Extracted page text data
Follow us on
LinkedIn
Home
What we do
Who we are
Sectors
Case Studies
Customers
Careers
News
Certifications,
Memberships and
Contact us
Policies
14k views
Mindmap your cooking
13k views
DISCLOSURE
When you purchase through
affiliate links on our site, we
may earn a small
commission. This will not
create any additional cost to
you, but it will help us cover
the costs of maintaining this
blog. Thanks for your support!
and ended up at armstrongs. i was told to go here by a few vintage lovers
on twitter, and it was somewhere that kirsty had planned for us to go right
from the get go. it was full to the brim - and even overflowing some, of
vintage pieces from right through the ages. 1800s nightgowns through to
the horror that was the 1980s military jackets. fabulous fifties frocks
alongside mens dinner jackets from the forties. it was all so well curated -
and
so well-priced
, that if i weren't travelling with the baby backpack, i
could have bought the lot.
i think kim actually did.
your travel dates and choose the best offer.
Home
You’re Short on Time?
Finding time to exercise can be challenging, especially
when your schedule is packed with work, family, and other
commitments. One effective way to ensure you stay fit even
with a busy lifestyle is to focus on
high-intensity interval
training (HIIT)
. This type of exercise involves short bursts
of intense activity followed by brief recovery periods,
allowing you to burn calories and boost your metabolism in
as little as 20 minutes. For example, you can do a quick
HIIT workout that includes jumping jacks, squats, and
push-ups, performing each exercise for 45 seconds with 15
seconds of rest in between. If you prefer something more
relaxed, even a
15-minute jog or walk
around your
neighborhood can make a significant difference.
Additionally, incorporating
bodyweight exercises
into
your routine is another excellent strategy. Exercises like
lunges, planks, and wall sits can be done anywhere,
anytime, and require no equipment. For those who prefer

==

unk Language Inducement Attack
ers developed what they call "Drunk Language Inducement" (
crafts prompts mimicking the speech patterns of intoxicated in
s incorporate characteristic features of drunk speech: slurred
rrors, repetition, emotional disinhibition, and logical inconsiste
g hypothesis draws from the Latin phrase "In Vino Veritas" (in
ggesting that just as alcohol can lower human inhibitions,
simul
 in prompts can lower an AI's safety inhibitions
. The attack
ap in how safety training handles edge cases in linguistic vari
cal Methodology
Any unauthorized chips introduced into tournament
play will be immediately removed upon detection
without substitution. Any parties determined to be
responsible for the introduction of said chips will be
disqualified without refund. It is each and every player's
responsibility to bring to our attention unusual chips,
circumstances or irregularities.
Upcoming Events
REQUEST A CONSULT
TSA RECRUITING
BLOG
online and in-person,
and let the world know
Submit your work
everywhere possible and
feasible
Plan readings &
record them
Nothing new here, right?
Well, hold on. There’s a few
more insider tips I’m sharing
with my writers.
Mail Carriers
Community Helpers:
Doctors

Assignment.
Your answer should consist only of the lines above between the line holding "involves short bursts" and the line holding "your routine is", inclusive, each transcribed exactly.

Completed task.
. This type of exercise involves short bursts
of intense activity followed by brief recovery periods,
allowing you to burn calories and boost your metabolism in
as little as 20 minutes. For example, you can do a quick
HIIT workout that includes jumping jacks, squats, and
push-ups, performing each exercise for 45 seconds with 15
seconds of rest in between. If you prefer something more
relaxed, even a
15-minute jog or walk
around your
neighborhood can make a significant difference.
Additionally, incorporating
bodyweight exercises
into
your routine is another excellent strategy. Exercises like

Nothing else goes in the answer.